→ **Your instructions**
Nothing outside the range is to be copied. From the entries below, reproduce exactly the lines starting at the one with "Selasa, 25 Juni 2024" and ending at the one with "Sigue el flou", without pictures.

→ **Input material**
■ ■ ■ ■

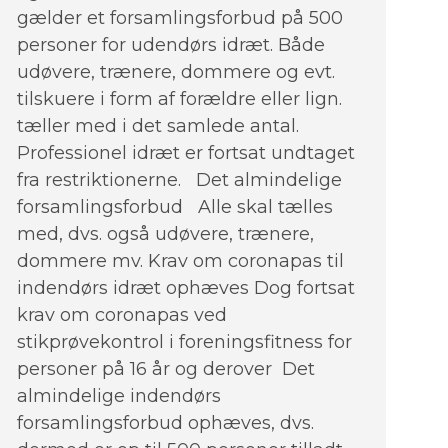
gælder et forsamlingsforbud på 500
personer for udendørs idræt. Både
udøvere, trænere, dommere og evt.
tilskuere i form af forældre eller lign.
tæller med i det samlede antal.
Professionel idræt er fortsat undtaget
fra restriktionerne. Det almindelige
forsamlingsforbud Alle skal tælles
med, dvs. også udøvere, trænere,
dommere mv. Krav om coronapas til
indendørs idræt ophæves Dog fortsat
krav om coronapas ved
stikprøvekontrol i foreningsfitness for
personer på 16 år og derover Det
almindelige indendørs
forsamlingsforbud ophæves, dvs.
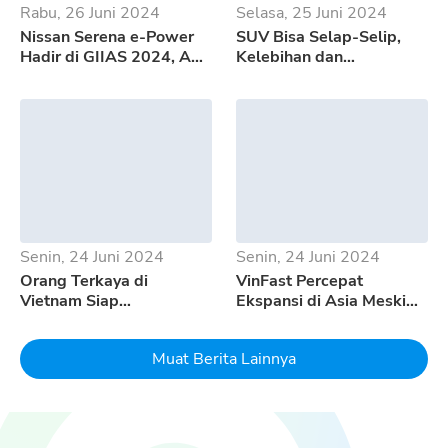
Rabu, 26 Juni 2024
Selasa, 25 Juni 2024
Nissan Serena e-Power
SUV Bisa Selap-Selip,
Hadir di GIIAS 2024, Apa
Kelebihan dan
Saja Kelebihannya?
Kekurangan GWM Tank
500
Senin, 24 Juni 2024
Senin, 24 Juni 2024
Orang Terkaya di
VinFast Percepat
Vietnam Siap
Ekspansi di Asia Meski
Mempertaruhkan Seluruh
Pertumbuhan EV
Uangnya Untuk EV
Melambat
Muat Berita Lainnya
Dream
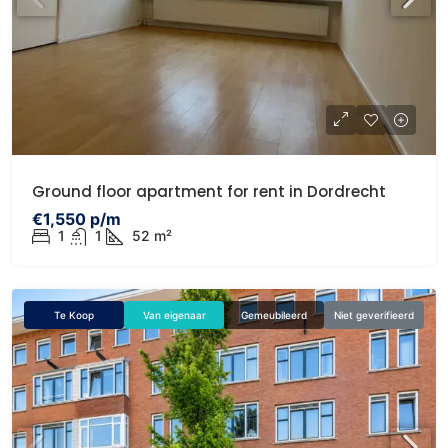
Ground floor apartment for rent in Dordrecht
€1,550 p/m
1
1
52 m²
Te Koop
Van eigenaar
Gemeubileerd
Niet geverifieerd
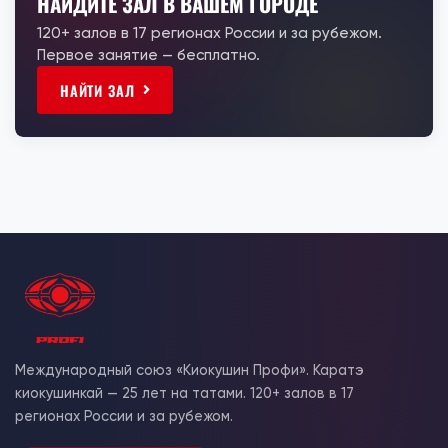
НАЙДИТЕ ЗАЛ В ВАШЕМ ГОРОДЕ
120+ залов в 17 регионах России и за рубежом.
Первое занятие — бесплатно.
НАЙТИ ЗАЛ
Международный союз «Киокушин Профи». Каратэ
киокушинкай — 25 лет на татами. 120+ залов в 17
регионах России и за рубежом.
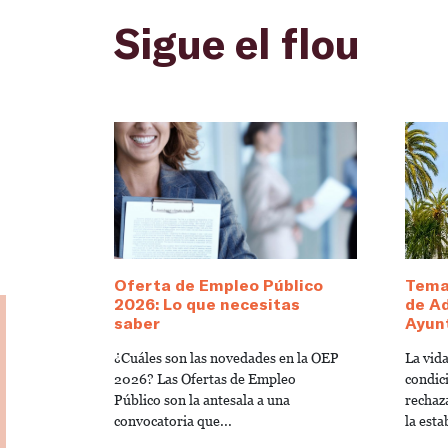
Sigue el flou
Oferta de Empleo Público
Temar
2026: Lo que necesitas
de Ad
saber
Ayun
¿Cuáles son las novedades en la OEP
La vid
2026? Las Ofertas de Empleo
condici
Público son la antesala a una
rechaz
convocatoria que...
la esta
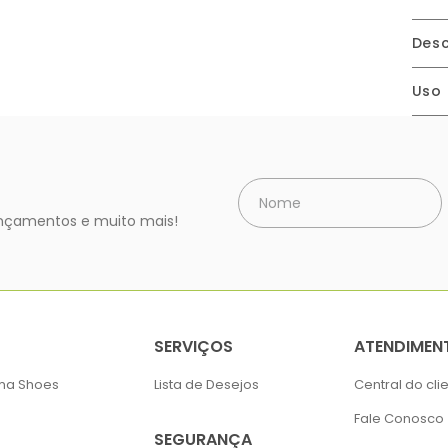
Desc
Uso
lançamentos e muito mais!
SERVIÇOS
ATENDIMEN
ima Shoes
Lista de Desejos
Central do cli
Fale Conosco
SEGURANÇA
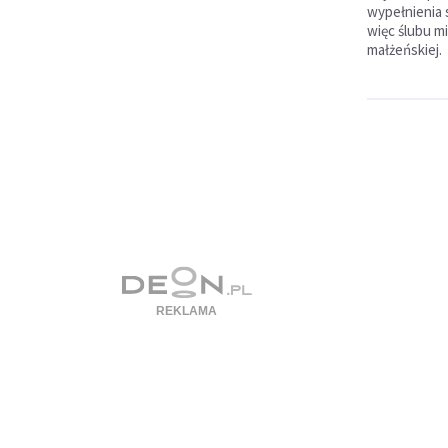
wypełnienia s
więc ślubu mi
małżeńskiej.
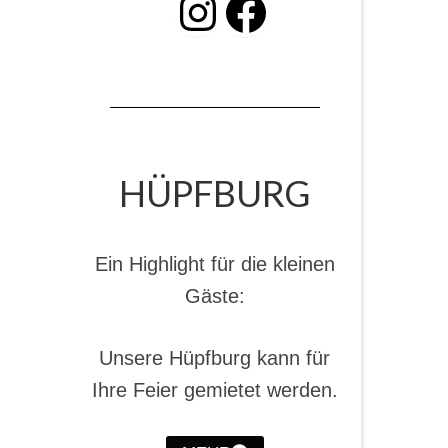
INSTAGRAM
Facebook
HÜPFBURG
Ein Highlight für die kleinen
Gäste:
Unsere Hüpfburg kann für
Ihre Feier gemietet werden.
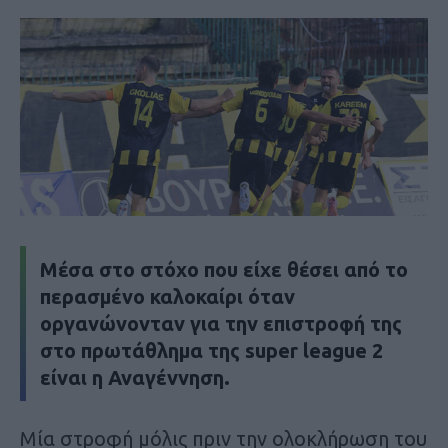
Μέσα στο στόχο που είχε θέσει από το
περασμένο καλοκαίρι όταν
οργανώνονταν για την επιστροφή της
στο πρωτάθλημα της super league 2
είναι η Αναγέννηση.
Μία στροφή μόλις πριν την ολοκλήρωση του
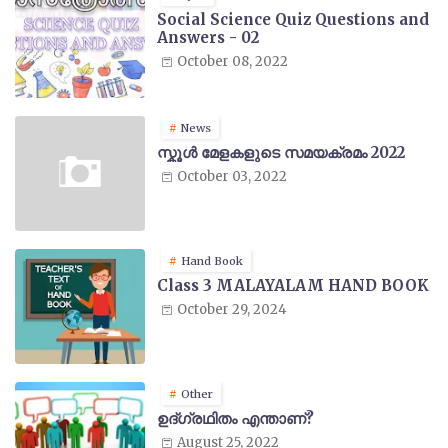
Social Science Quiz Questions and
Answers - 02
October 08, 2022
News
സ്കൂൾ മേളകളുടെ സമയക്രമം 2022
October 03, 2022
Hand Book
Class 3 MALAYALAM HAND BOOK
October 29, 2024
Other
ഉദ്ഗ്രഥിതം എന്താണ്?
August 25, 2022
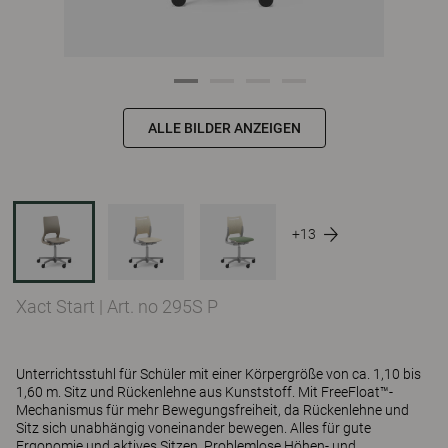
ALLE BILDER ANZEIGEN
+13
Xact Start
|
Art. no 295S P
Unterrichtsstuhl für Schüler mit einer Körpergröße von ca. 1,10 bis
1,60 m. Sitz und Rückenlehne aus Kunststoff. Mit FreeFloat™-
Mechanismus für mehr Bewegungsfreiheit, da Rückenlehne und
Sitz sich unabhängig voneinander bewegen. Alles für gute
Ergonomie und aktives Sitzen. Problemlose Höhen- und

■ ■ ■ ■

→ **Exercise result**
Selasa, 25 Juni 2024
Nissan Serena e-Power
SUV Bisa Selap-Selip,
Hadir di GIIAS 2024, Apa
Kelebihan dan
Saja Kelebihannya?
Kekurangan GWM Tank
500
Senin, 24 Juni 2024
Senin, 24 Juni 2024
Orang Terkaya di
VinFast Percepat
Vietnam Siap
Ekspansi di Asia Meski
Mempertaruhkan Seluruh
Pertumbuhan EV
Uangnya Untuk EV
Melambat
Muat Berita Lainnya
Dream
Ground floor apartment for rent in Dordrecht
€1,550 p/m
1
1
52 m²
Te Koop
Van eigenaar
Gemeubileerd
Niet geverifieerd
НАЙДИТЕ ЗАЛ В ВАШЕМ ГОРОДЕ
120+ залов в 17 регионах России и за рубежом.
Первое занятие — бесплатно.
НАЙТИ ЗАЛ
Международный союз «Киокушин Профи». Каратэ
киокушинкай — 25 лет на татами. 120+ залов в 17
регионах России и за рубежом.
Sigue el flou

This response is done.